Q: You suggested that practitioners should “prebunk” misinformation rather than just trying to debunk it when it’s already out there. Why is this, and what does it imply?
A: Debunking doesn’t seem to work because there’s just too much information on social media and elsewhere on the internet. It would be very difficult for an agency to try to demystify all the disinformation out there, or even reach the people spreading it, given the information echo chambers that exist. You end up debunking misinformation for people who already don’t believe it.
The idea of prebunking is to educate people against misinformation. Rather than trying to convince someone not to believe something, you talk about common patterns in misinformation posts and videos and the industry that exists to make money from it, such as selling a fraudulent cure for COVID-19. You alert people to certain techniques that creators use to manipulate emotions, such as creepy music or tone of voice in videos, and narratives centered on “corrupt elites” or harming children. You give people the tools to help them critically evaluate what they see or hear.
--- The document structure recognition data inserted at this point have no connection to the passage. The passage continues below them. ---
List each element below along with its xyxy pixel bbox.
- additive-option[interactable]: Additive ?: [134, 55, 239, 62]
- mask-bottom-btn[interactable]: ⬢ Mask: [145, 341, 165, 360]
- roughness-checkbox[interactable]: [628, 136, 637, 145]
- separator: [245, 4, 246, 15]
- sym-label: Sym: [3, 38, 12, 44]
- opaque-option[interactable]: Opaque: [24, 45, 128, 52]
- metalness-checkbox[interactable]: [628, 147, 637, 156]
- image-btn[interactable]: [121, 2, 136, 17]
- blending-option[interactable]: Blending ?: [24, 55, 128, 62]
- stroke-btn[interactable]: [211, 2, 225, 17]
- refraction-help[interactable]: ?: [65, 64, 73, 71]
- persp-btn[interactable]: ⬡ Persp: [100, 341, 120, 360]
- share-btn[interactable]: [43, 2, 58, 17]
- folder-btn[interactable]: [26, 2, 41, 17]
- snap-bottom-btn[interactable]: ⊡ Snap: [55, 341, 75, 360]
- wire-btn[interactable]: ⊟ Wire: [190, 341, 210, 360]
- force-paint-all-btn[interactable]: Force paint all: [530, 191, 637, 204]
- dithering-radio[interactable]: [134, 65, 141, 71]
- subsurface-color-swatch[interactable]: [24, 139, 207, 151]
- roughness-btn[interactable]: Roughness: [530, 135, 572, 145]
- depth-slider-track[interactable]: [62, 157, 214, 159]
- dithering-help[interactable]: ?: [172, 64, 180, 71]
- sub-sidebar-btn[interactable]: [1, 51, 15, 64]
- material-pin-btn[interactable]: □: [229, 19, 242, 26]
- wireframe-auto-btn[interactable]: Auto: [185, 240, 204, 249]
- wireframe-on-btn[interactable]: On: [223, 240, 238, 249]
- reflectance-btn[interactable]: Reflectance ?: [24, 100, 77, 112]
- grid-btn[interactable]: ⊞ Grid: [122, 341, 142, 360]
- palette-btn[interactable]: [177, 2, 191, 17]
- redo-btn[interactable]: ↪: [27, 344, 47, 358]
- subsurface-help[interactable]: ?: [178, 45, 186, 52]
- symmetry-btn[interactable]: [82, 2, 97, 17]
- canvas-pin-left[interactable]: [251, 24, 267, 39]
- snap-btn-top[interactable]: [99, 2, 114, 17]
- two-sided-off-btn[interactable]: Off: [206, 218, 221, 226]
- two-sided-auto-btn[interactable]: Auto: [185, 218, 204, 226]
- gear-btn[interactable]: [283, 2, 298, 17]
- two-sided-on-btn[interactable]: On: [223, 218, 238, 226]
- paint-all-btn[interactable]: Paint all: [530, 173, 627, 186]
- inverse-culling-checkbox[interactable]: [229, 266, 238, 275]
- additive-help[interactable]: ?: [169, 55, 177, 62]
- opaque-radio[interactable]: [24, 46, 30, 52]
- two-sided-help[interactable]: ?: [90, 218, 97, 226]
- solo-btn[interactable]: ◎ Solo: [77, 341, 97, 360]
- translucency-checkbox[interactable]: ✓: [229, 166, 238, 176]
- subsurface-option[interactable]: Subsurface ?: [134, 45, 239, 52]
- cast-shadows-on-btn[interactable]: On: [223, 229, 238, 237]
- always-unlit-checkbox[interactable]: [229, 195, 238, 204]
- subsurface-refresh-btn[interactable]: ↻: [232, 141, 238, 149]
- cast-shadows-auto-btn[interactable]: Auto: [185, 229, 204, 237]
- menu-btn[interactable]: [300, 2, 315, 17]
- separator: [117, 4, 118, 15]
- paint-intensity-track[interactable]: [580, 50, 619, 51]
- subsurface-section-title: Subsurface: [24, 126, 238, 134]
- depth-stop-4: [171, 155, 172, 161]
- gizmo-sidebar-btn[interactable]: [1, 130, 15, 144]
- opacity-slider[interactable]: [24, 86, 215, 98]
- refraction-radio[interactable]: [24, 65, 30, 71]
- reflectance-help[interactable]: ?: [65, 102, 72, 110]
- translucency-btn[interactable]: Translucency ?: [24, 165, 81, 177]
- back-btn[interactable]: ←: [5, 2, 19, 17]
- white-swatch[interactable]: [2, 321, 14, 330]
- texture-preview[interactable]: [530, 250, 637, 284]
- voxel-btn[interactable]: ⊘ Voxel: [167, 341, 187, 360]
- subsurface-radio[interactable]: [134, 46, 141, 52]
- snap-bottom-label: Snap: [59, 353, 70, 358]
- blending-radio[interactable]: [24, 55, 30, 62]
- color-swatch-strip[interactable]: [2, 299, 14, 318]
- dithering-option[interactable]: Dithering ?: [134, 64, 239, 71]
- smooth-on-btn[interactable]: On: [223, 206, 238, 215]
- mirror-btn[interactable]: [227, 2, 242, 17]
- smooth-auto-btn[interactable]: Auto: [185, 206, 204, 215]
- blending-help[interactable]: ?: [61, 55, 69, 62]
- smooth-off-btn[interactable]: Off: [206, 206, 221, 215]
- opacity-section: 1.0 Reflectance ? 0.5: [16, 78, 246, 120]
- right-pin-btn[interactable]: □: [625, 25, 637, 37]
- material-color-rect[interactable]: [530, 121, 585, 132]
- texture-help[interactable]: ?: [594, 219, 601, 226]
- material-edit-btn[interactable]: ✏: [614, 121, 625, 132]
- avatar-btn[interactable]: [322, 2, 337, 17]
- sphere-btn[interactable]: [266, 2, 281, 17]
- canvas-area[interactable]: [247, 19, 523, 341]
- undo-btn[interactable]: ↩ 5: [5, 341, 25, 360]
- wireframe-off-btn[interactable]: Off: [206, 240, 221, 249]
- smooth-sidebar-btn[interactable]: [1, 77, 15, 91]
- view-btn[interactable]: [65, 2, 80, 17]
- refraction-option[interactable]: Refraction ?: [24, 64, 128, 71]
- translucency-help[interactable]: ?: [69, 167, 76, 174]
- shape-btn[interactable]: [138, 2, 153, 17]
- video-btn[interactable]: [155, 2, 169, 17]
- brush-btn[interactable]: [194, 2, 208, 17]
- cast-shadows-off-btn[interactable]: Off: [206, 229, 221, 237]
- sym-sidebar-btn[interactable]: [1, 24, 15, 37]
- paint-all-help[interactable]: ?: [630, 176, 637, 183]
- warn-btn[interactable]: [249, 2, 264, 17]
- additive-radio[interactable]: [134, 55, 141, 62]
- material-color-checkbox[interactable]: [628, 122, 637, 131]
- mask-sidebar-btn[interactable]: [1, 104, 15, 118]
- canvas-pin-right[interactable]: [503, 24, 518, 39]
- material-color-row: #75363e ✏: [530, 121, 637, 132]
We did a randomized trial where we exposed people to a prebunking video, followed by a video with misinformation about the COVID-19 vaccine. A control group watched a video on how to clean your washing machine. We found that people exposed to prebunking video were not only less vaccine hesitant, but were also less likely to share misinformation videos with their peers.
Building trust with the audience is essential for effective communication. Public health practitioners must listen to people and value their emotional experiences and concerns. Otherwise, you can end up pushing people away and increasing polarization.
What we are talking about with practitioners is a culture shift that needs to happen in communicating around public health emergencies. For example, we have seen during the pandemic that many government agencies around the world have a top-down way of communicating with the public. They push their messages without testing them. But others have done better by finding ways to exploit the data—for example, from social media and population surveys, to inform their communication strategies.
We interviewed communications managers from government agencies in several countries to understand their approaches to sharing public health messages. Ultimately, we will produce a roadmap for effective communication that will help them improve their agencies’ abilities to communicate vital health information to the public.